# Instructions to follow
Give back the records that follow exactly, images excluded.

Entries taken from a collection

■ ■ ■ ■

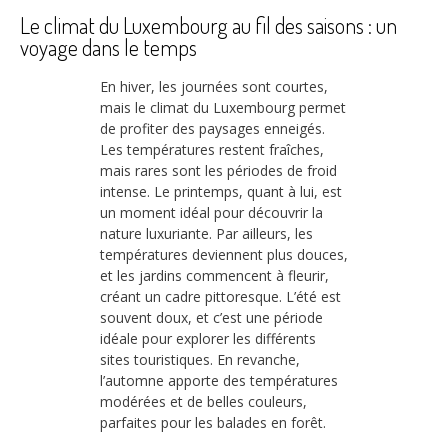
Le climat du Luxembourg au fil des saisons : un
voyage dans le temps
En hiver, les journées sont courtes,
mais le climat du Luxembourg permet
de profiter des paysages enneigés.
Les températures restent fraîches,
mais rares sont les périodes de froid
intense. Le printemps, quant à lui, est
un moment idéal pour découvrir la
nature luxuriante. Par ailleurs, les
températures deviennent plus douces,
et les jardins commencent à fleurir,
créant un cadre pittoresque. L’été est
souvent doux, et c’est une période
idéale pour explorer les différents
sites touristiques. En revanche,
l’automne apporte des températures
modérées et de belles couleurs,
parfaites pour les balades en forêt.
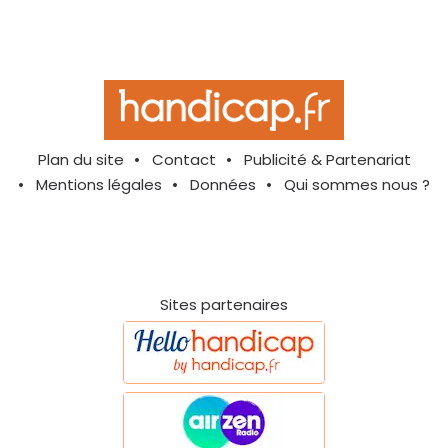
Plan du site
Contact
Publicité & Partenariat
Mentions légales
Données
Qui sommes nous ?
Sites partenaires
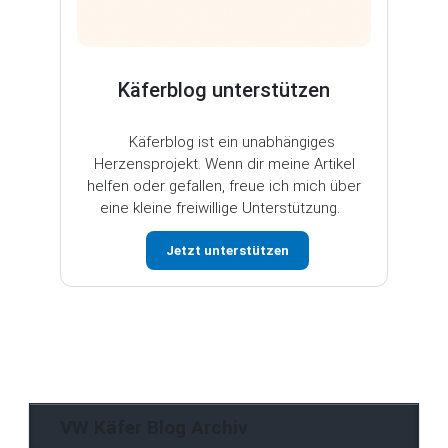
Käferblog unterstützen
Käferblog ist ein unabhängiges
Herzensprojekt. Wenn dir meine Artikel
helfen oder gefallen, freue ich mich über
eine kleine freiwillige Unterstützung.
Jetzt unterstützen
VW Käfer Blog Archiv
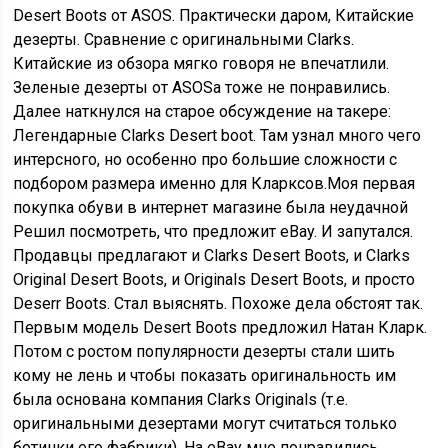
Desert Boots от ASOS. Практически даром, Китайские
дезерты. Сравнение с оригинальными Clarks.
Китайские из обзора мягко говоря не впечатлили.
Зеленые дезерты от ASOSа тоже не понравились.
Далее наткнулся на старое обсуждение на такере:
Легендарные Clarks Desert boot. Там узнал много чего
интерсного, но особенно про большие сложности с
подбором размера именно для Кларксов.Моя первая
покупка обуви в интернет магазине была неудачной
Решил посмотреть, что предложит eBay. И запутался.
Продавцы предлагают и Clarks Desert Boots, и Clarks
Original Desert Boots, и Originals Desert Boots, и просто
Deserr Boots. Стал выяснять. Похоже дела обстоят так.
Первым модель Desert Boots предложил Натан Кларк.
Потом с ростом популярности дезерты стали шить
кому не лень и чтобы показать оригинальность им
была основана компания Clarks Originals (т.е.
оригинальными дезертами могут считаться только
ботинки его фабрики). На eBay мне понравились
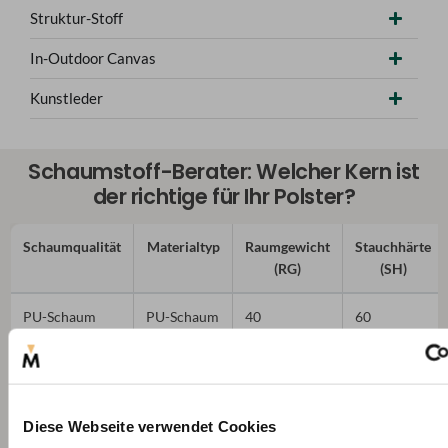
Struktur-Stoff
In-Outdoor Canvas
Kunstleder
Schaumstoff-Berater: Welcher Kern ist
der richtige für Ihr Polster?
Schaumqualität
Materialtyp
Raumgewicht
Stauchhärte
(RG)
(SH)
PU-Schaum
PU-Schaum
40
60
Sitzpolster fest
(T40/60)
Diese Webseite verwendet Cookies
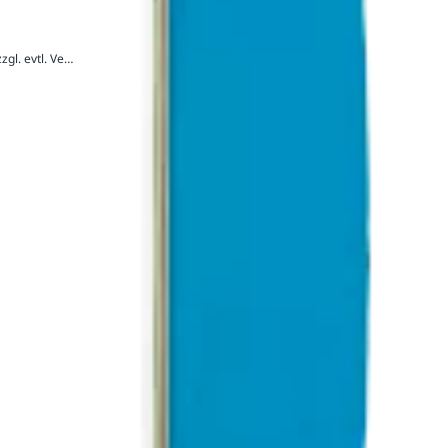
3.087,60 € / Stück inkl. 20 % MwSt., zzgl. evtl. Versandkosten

■ ■ ■ ■

# Task solution
Le climat du Luxembourg au fil des saisons : un
voyage dans le temps
En hiver, les journées sont courtes,
mais le climat du Luxembourg permet
de profiter des paysages enneigés.
Les températures restent fraîches,
mais rares sont les périodes de froid
intense. Le printemps, quant à lui, est
un moment idéal pour découvrir la
nature luxuriante. Par ailleurs, les
températures deviennent plus douces,
et les jardins commencent à fleurir,
créant un cadre pittoresque. L’été est
souvent doux, et c’est une période
idéale pour explorer les différents
sites touristiques. En revanche,
l’automne apporte des températures
modérées et de belles couleurs,
parfaites pour les balades en forêt.
Plan du site
Contact
Publicité & Partenariat
Mentions légales
Données
Qui sommes nous ?
Sites partenaires
Käferblog unterstützen
Käferblog ist ein unabhängiges
Herzensprojekt. Wenn dir meine Artikel
helfen oder gefallen, freue ich mich über
eine kleine freiwillige Unterstützung.
Jetzt unterstützen
VW Käfer Blog Archiv
Desert Boots от ASOS. Практически даром, Китайские
дезерты. Сравнение с оригинальными Clarks.
Китайские из обзора мягко говоря не впечатлили.
Зеленые дезерты от ASOSа тоже не понравились.
Далее наткнулся на старое обсуждение на такере:
Легендарные Clarks Desert boot. Там узнал много чего
интерсного, но особенно про большие сложности с
подбором размера именно для Кларксов.Моя первая
покупка обуви в интернет магазине была неудачной
Решил посмотреть, что предложит eBay. И запутался.
Продавцы предлагают и Clarks Desert Boots, и Clarks
Original Desert Boots, и Originals Desert Boots, и просто
Deserr Boots. Стал выяснять. Похоже дела обстоят так.
Первым модель Desert Boots предложил Натан Кларк.
Потом с ростом популярности дезерты стали шить
кому не лень и чтобы показать оригинальность им
была основана компания Clarks Originals (т.е.
оригинальными дезертами могут считаться только
ботинки его фабрики). На eBay мне понравились
Struktur-Stoff
In-Outdoor Canvas
Kunstleder
Schaumstoff-Berater: Welcher Kern ist
der richtige für Ihr Polster?
Schaumqualität
Materialtyp
Raumgewicht
Stauchhärte
(RG)
(SH)
PU-Schaum
PU-Schaum
40
60
Sitzpolster fest
(T40/60)
Diese Webseite verwendet Cookies
3.087,60 € / Stück inkl. 20 % MwSt., zzgl. evtl. Versandkosten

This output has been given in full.